### Work item:
Number of lines below with the word "Agricolo": state it and write nothing more.

### Source data:
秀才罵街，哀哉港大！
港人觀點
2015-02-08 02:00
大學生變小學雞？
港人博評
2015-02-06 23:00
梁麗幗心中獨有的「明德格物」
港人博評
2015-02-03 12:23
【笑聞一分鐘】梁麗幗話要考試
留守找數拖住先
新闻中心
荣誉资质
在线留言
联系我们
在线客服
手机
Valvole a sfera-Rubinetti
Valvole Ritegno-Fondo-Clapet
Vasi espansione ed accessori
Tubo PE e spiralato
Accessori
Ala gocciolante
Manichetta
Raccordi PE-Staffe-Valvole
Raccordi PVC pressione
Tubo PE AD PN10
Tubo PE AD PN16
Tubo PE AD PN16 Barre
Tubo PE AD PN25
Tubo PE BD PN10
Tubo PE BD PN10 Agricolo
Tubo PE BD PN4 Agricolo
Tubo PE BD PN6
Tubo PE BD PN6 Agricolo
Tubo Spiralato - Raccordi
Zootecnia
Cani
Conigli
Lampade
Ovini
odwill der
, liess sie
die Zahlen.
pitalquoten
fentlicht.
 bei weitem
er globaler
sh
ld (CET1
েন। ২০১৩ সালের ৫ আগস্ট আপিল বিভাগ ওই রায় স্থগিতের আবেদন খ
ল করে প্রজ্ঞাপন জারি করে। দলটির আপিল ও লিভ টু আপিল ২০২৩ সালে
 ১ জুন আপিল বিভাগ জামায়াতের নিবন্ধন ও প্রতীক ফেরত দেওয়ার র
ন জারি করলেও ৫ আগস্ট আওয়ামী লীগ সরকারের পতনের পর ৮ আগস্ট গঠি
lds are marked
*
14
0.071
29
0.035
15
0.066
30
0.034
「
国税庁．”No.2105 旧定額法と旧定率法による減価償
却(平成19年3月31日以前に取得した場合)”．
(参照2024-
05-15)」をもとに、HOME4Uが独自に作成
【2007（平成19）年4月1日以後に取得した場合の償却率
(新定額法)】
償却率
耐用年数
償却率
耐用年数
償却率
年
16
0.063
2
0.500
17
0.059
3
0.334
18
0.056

### Exercise result:
3